The record does contain, in fact, a series of bloodcurdling, barely human screams (in the fierce framing music of the majestic, Dylanesque "Man Out of Time"), as well as plenty of jagged edges and dark corners. And examined for more than a moment, the architecture of even the most standard-sounding tunes here is actually pretty eccentric, and the record's seeming dips into genre (“The Long Honeymoon,” “Almost Blue”) are deceptively lulling. All the songs here, in short, are roiling, weird, as surprisingly shaped and idiosyncratic as any Costello has made. And the record's odd sound palette--the often absurd high-low vocals, the clatter of harpsichord and sitar, spacey organs that seem to float on their own otherworldly fumes, bull-in-a-China-shop bass parts that keep puncturing the decorum--makes an ideal match for the songs’ unclassifiable scope and scale. Costello has made great records since, and even some that hang together more or less as well as a whole. But I’d venture that if he wanted to, he could rest his reputation entirely on this exquisitely appointed Bedroom.

Cinco Paul Well put. As you know, it's my favorite. The most perfect album ever made, outside of anything by the Beatles.

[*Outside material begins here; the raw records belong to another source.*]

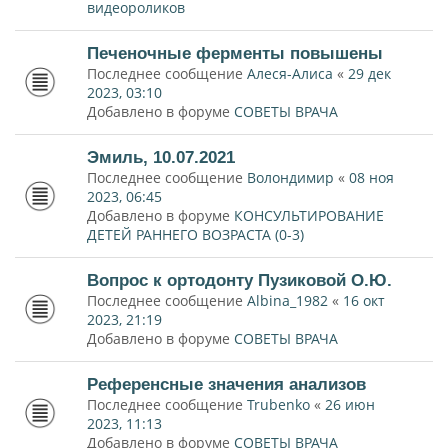
видеороликов
Печеночные ферменты повышены
Последнее сообщение
Алеся-Алиса
«
29 дек
2023, 03:10
Добавлено в форуме
СОВЕТЫ ВРАЧА
Эмиль, 10.07.2021
Последнее сообщение
Волондимир
«
08 ноя
2023, 06:45
Добавлено в форуме
КОНСУЛЬТИРОВАНИЕ
ДЕТЕЙ РАННЕГО ВОЗРАСТА (0-3)
Вопрос к ортодонту Пузиковой О.Ю.
Последнее сообщение
Albina_1982
«
16 окт
2023, 21:19
Добавлено в форуме
СОВЕТЫ ВРАЧА
Референсные значения анализов
Последнее сообщение
Trubenko
«
26 июн
2023, 11:13
Добавлено в форуме
СОВЕТЫ ВРАЧА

Rob Weinert-Kendt @Cinco: I feel that way even more now. It was an outlier at the time, and almost hard to see HOW great it was (for me). And even though it was early, it feels even more like a career capper.
Brian Parks A great record.
Joe McDade A few records simply floored me when I simply listened to them cold for the first time, without the hook of an already-favorite tune to ease me in. The Beatles' "Sgt. Pepper" and "Abbey Road," Fleetwood Mac's "Rumours," Mazzy Star's "So Tonight That I Might See," and--don't laugh--Styx's "Grand Illusion." "Imperial Bedroom" is on that list. The first few second of "Beyond Belief" announced that something wonderful had been loosed upon us.
Justin Warner This was the one that hooked me. The sequence of Long Honeymoon-scream-Man Out of Time-scream-Almost Blue alone would be a worthy artistic legacy.